Start of Given data

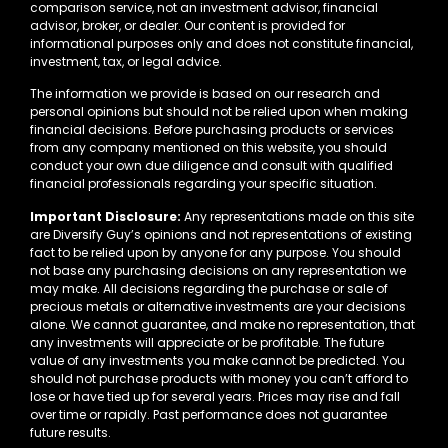
comparison service, not an investment advisor, financial
advisor, broker, or dealer. Our content is provided for
informational purposes only and does not constitute financial,
investment, tax, or legal advice.
The information we provide is based on our research and
personal opinions but should not be relied upon when making
financial decisions. Before purchasing products or services
from any company mentioned on this website, you should
conduct your own due diligence and consult with qualified
financial professionals regarding your specific situation.
Important Disclosure:
Any representations made on this site
are Diversify Guy’s opinions and not representations of existing
fact to be relied upon by anyone for any purpose. You should
not base any purchasing decisions on any representation we
may make. All decisions regarding the purchase or sale of
precious metals or alternative investments are your decisions
alone. We cannot guarantee, and make no representation, that
any investments will appreciate or be profitable. The future
value of any investments you make cannot be predicted. You
should not purchase products with money you can’t afford to
lose or have tied up for several years. Prices may rise and fall
over time or rapidly. Past performance does not guarantee
future results.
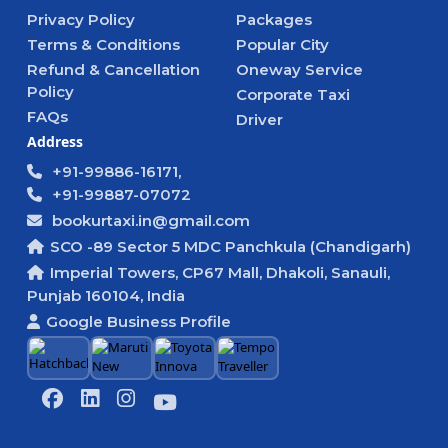
Privacy Policy
Packages
Terms & Conditions
Popular City
Refund & Cancellation
Oneway Service
Policy
Corporate Taxi
FAQs
Driver
Address
+91-99886-16171,
+91-99887-07072
bookurtaxi.in@gmail.com
SCO -89 Sector 5 MDC Panchkula (Chandigarh)
Imperial Towers, CP67 Mall, Dhakoli, Sanauli,
Punjab 160104, India
Google Business Profile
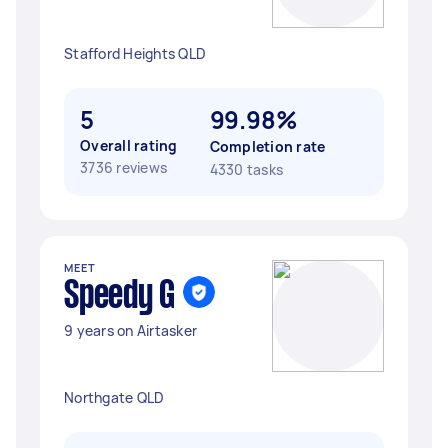
Stafford Heights QLD
5
99.98%
Overall rating
Completion rate
3736 reviews
4330 tasks
MEET
Speedy G
9 years on Airtasker
Northgate QLD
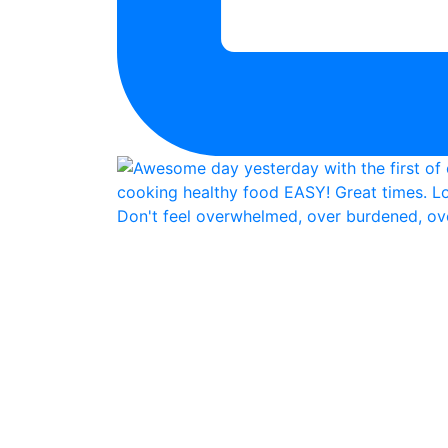
Don't feel overwhelmed, over burdened, ove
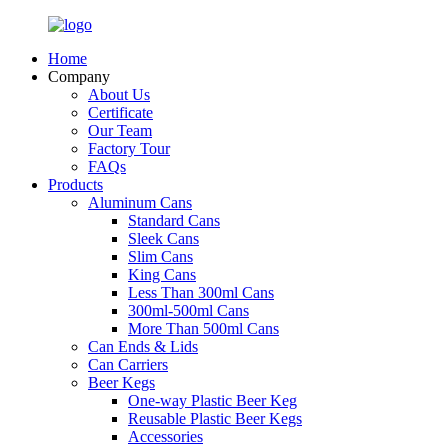
Home
Company
About Us
Certificate
Our Team
Factory Tour
FAQs
Products
Aluminum Cans
Standard Cans
Sleek Cans
Slim Cans
King Cans
Less Than 300ml Cans
300ml-500ml Cans
More Than 500ml Cans
Can Ends & Lids
Can Carriers
Beer Kegs
One-way Plastic Beer Keg
Reusable Plastic Beer Kegs
Accessories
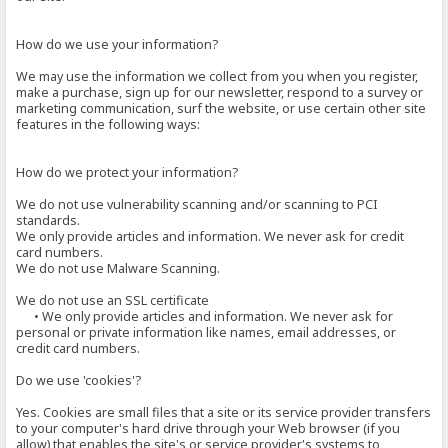
How do we use your information?
We may use the information we collect from you when you register,
make a purchase, sign up for our newsletter, respond to a survey or
marketing communication, surf the website, or use certain other site
features in the following ways:
How do we protect your information?
We do not use vulnerability scanning and/or scanning to PCI
standards.
We only provide articles and information. We never ask for credit
card numbers.
We do not use Malware Scanning.
We do not use an SSL certificate
• We only provide articles and information. We never ask for
personal or private information like names, email addresses, or
credit card numbers.
Do we use 'cookies'?
Yes. Cookies are small files that a site or its service provider transfers
to your computer's hard drive through your Web browser (if you
allow) that enables the site's or service provider's systems to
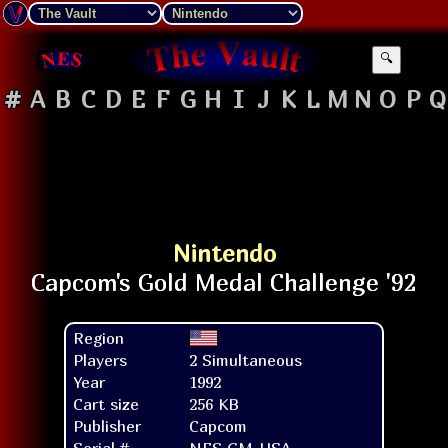
🔍
#
A
B
C
D
E
F
G
H
I
J
K
L
M
N
O
P
Q
Nintendo
Region
Players
2 Simultaneous
Year
1992
Cart size
256 KB
Publisher
Capcom
Serial #
NES-GM-USA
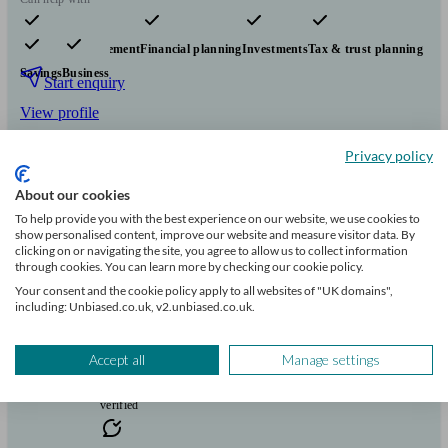
Pensions & retirement
Financial planning
Investments
Tax & trust planning
Savings
Business
Start enquiry
View profile
Privacy policy
Richstone Park Financial Planning Limited
About our cookies
To help provide you with the best experience on our website, we use cookies to
show personalised content, improve our website and measure visitor data. By
Troon
clicking on or navigating the site, you agree to allow us to collect information
through cookies. You can learn more by checking our cookie policy.
Your consent and the cookie policy apply to all websites of "UK domains",
Initial
including: Unbiased.co.uk, v2.unbiased.co.uk.
consultation
free
Accept all
Manage settings
FCA
verified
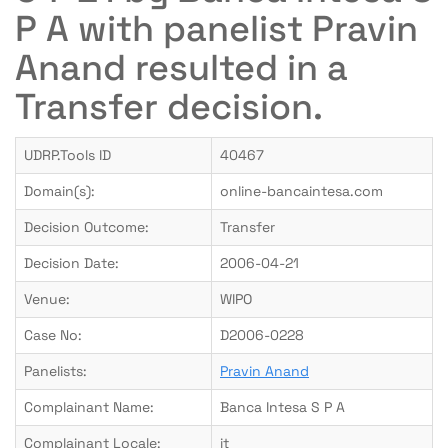
P A with panelist Pravin
Anand resulted in a
Transfer decision.
UDRP.Tools ID
40467
Domain(s):
online-bancaintesa.com
Decision Outcome:
Transfer
Decision Date:
2006-04-21
Venue:
WIPO
Case No:
D2006-0228
Panelists:
Pravin Anand
Complainant Name:
Banca Intesa S P A
Complainant Locale:
it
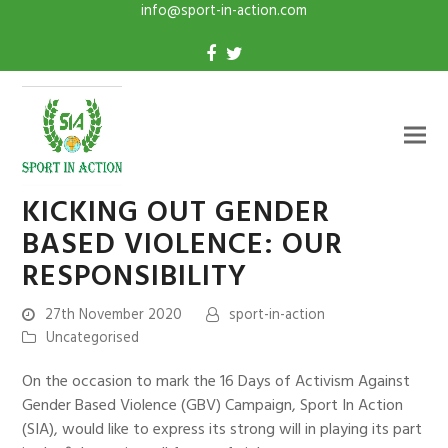
info@sport-in-action.com
KICKING OUT GENDER
BASED VIOLENCE: OUR
RESPONSIBILITY
27th November 2020
sport-in-action
Uncategorised
On the occasion to mark the 16 Days of Activism Against
Gender Based Violence (GBV) Campaign, Sport In Action
(SIA), would like to express its strong will in playing its part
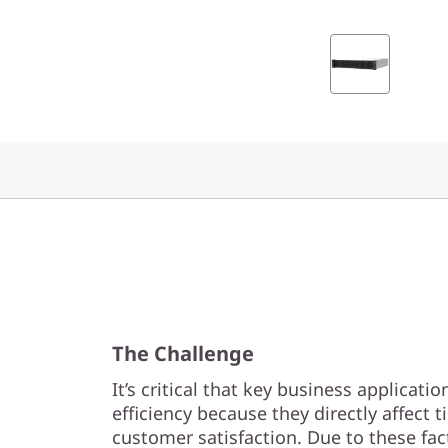
0
0
F
A
l
l
-
F
The Challenge
l
It’s critical that key business applica
a
efficiency because they directly affect
customer satisfaction. Due to these fac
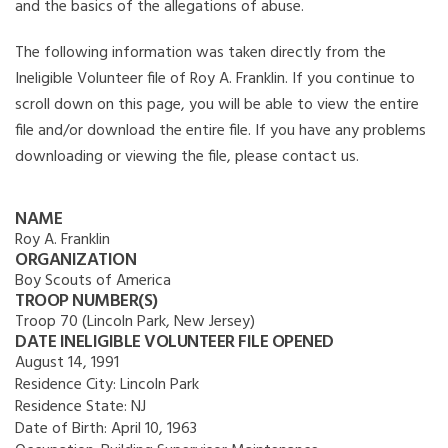
and the basics of the allegations of abuse.
The following information was taken directly from the
Ineligible Volunteer file of Roy A. Franklin. If you continue to
scroll down on this page, you will be able to view the entire
file and/or download the entire file. If you have any problems
downloading or viewing the file, please contact us.
NAME
Roy A. Franklin
ORGANIZATION
Boy Scouts of America
TROOP NUMBER(S)
Troop 70 (Lincoln Park, New Jersey)
DATE INELIGIBLE VOLUNTEER FILE OPENED
August 14, 1991
Residence City:
Lincoln Park
Residence State:
NJ
Date of Birth:
April 10, 1963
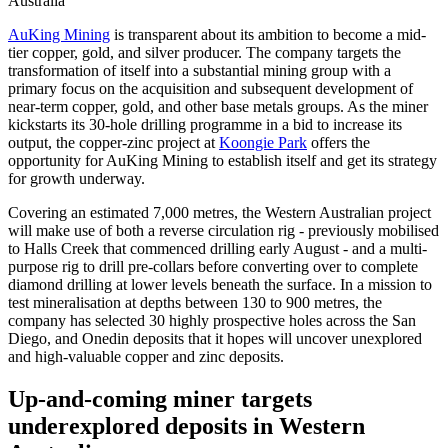
Australia
AuKing Mining
is transparent about its ambition to become a mid-
tier copper, gold, and silver producer. The company targets the
transformation of itself into a substantial mining group with a
primary focus on the acquisition and subsequent development of
near-term copper, gold, and other base metals groups. As the miner
kickstarts its 30-hole drilling programme in a bid to increase its
output, the copper-zinc project at
Koongie Park
offers the
opportunity for AuKing Mining to establish itself and get its strategy
for growth underway.
Covering an estimated 7,000 metres, the Western Australian project
will make use of both a reverse circulation rig - previously mobilised
to Halls Creek that commenced drilling early August - and a multi-
purpose rig to drill pre-collars before converting over to complete
diamond drilling at lower levels beneath the surface. In a mission to
test mineralisation at depths between 130 to 900 metres, the
company has selected 30 highly prospective holes across the San
Diego, and Onedin deposits that it hopes will uncover unexplored
and high-valuable copper and zinc deposits.
Up-and-coming miner targets
underexplored deposits in Western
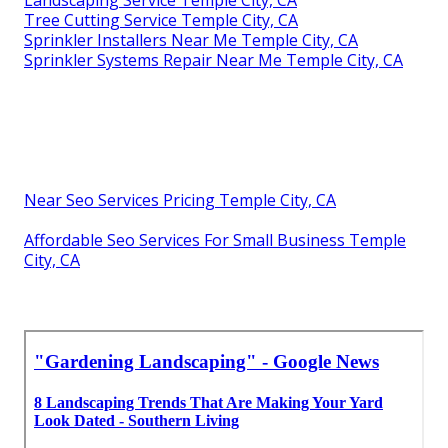
Landscaping Service Temple City, CA
Tree Cutting Service Temple City, CA
Sprinkler Installers Near Me Temple City, CA
Sprinkler Systems Repair Near Me Temple City, CA
Near Seo Services Pricing Temple City, CA
Affordable Seo Services For Small Business Temple
City, CA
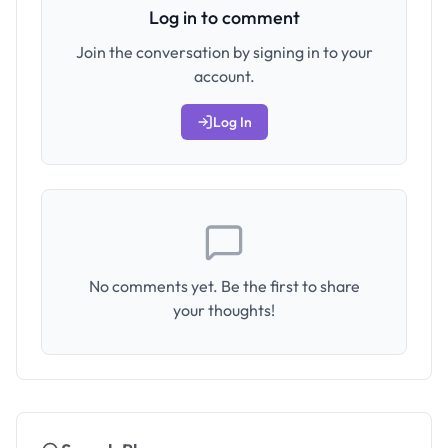
Log in to comment
Join the conversation by signing in to your
account.
Log In
No comments yet. Be the first to share
your thoughts!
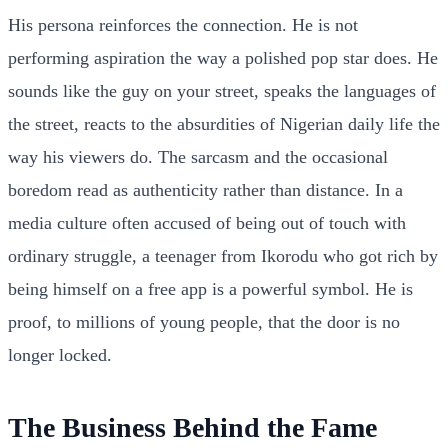
His persona reinforces the connection. He is not
performing aspiration the way a polished pop star does. He
sounds like the guy on your street, speaks the languages of
the street, reacts to the absurdities of Nigerian daily life the
way his viewers do. The sarcasm and the occasional
boredom read as authenticity rather than distance. In a
media culture often accused of being out of touch with
ordinary struggle, a teenager from Ikorodu who got rich by
being himself on a free app is a powerful symbol. He is
proof, to millions of young people, that the door is no
longer locked.
The Business Behind the Fame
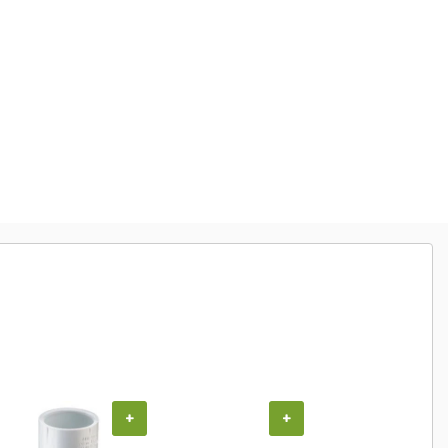
+
+
+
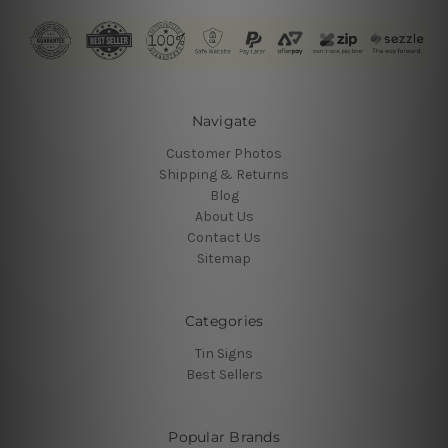
Navigate
Customer Photos
Shipping & Returns
Blog
About Us
Contact Us
Sitemap
Categories
Tin Signs
Best Sellers
Popular Brands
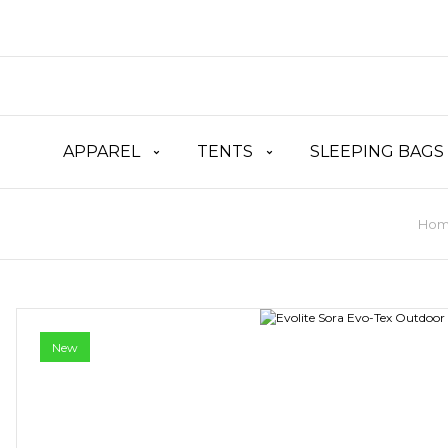
APPAREL
TENTS
SLEEPING BAGS
Hom
New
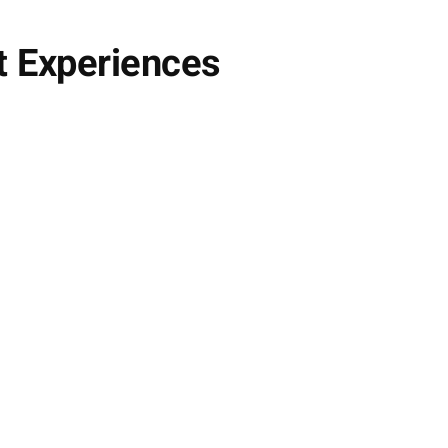
t Experiences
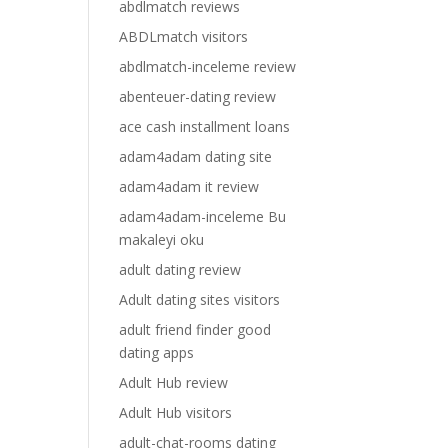
abdlmatch reviews
ABDLmatch visitors
abdlmatch-inceleme review
abenteuer-dating review
ace cash installment loans
adam4adam dating site
adam4adam it review
adam4adam-inceleme Bu
makaleyi oku
adult dating review
Adult dating sites visitors
adult friend finder good
dating apps
Adult Hub review
Adult Hub visitors
adult-chat-rooms dating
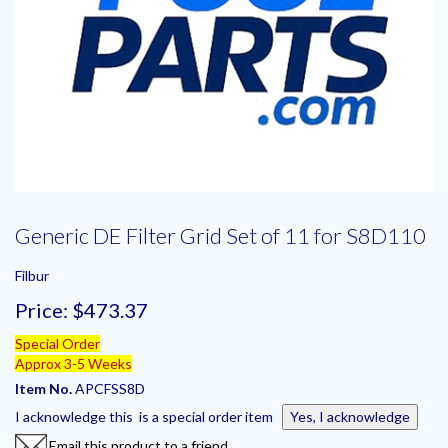
Generic DE Filter Grid Set of 11 for S8D110
Filbur
Price:
$473.37
Special Order
Approx 3-5 Weeks
Item No.
APCFSS8D
I acknowledge this is a special order item
Yes, I acknowledge
Email this product to a friend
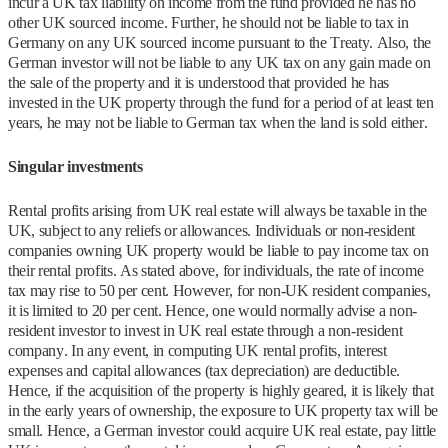
incur a UK tax liability on income from the fund provided he has no
other UK sourced income. Further, he should not be liable to tax in
Germany on any UK sourced income pursuant to the Treaty. Also, the
German investor will not be liable to any UK tax on any gain made on
the sale of the property and it is understood that provided he has
invested in the UK property through the fund for a period of at least ten
years, he may not be liable to German tax when the land is sold either.
Singular investments
Rental profits arising from UK real estate will always be taxable in the
UK, subject to any reliefs or allowances. Individuals or non-resident
companies owning UK property would be liable to pay income tax on
their rental profits. As stated above, for individuals, the rate of income
tax may rise to 50 per cent. However, for non-UK resident companies,
it is limited to 20 per cent. Hence, one would normally advise a non-
resident investor to invest in UK real estate through a non-resident
company. In any event, in computing UK rental profits, interest
expenses and capital allowances (tax depreciation) are deductible.
Hence, if the acquisition of the property is highly geared, it is likely that
in the early years of ownership, the exposure to UK property tax will be
small. Hence, a German investor could acquire UK real estate, pay little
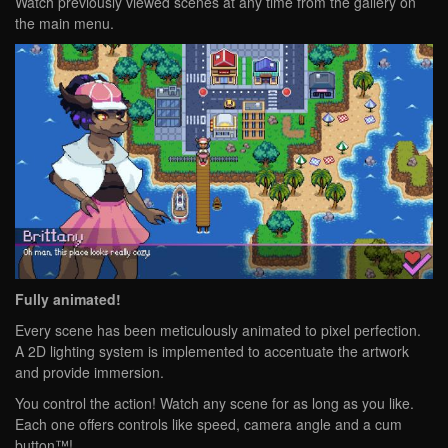
Watch previously viewed scenes at any time from the gallery on
the main menu.
Fully animated!
Every scene has been meticulously animated to pixel perfection.
A 2D lighting system is implemented to accentuate the artwork
and provide immersion.
You control the action! Watch any scene for as long as you like.
Each one offers controls like speed, camera angle and a cum
button™!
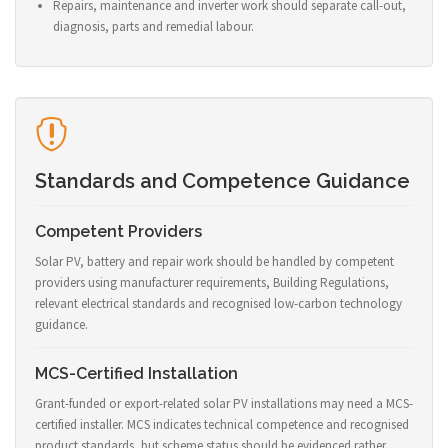
Repairs, maintenance and inverter work should separate call-out,
diagnosis, parts and remedial labour.
Standards and Competence Guidance
Competent Providers
Solar PV, battery and repair work should be handled by competent
providers using manufacturer requirements, Building Regulations,
relevant electrical standards and recognised low-carbon technology
guidance.
MCS-Certified Installation
Grant-funded or export-related solar PV installations may need a MCS-
certified installer. MCS indicates technical competence and recognised
product standards, but scheme status should be evidenced rather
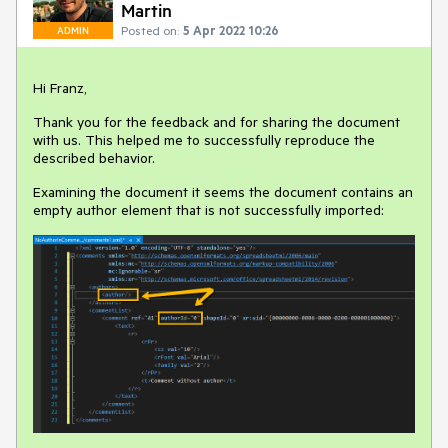
Martin
Posted on:
5 Apr 2022 10:26
ADMIN
Hi Franz,
Thank you for the feedback and for sharing the document
with us. This helped me to successfully reproduce the
described behavior.
Examining the document it seems the document contains an
empty author element that is not successfully imported:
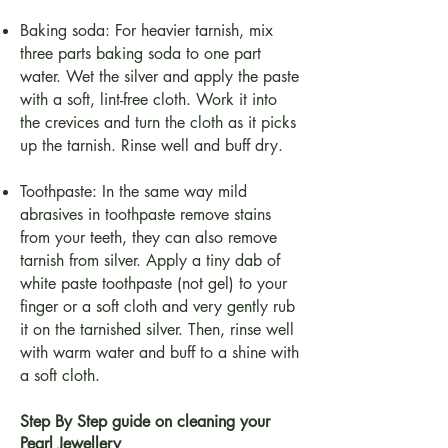
Baking soda: For heavier tarnish, mix
three parts baking soda to one part
water. Wet the silver and apply the paste
with a soft, lint-free cloth. Work it into
the crevices and turn the cloth as it picks
up the tarnish. Rinse well and buff dry.
Toothpaste: In the same way mild
abrasives in toothpaste remove stains
from your teeth, they can also remove
tarnish from silver. Apply a tiny dab of
white paste toothpaste (not gel) to your
finger or a soft cloth and very gently rub
it on the tarnished silver. Then, rinse well
with warm water and buff to a shine with
a soft cloth.
Step By Step guide on cleaning your
Pearl Jewellery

End of Given data

* [Instructions for the task] Return, from the data, each line where the string "liable" occurs.

* [Solution]
other UK sourced income. Further, he should not be liable to tax in
German investor will not be liable to any UK tax on any gain made on
years, he may not be liable to German tax when the land is sold either.
companies owning UK property would be liable to pay income tax on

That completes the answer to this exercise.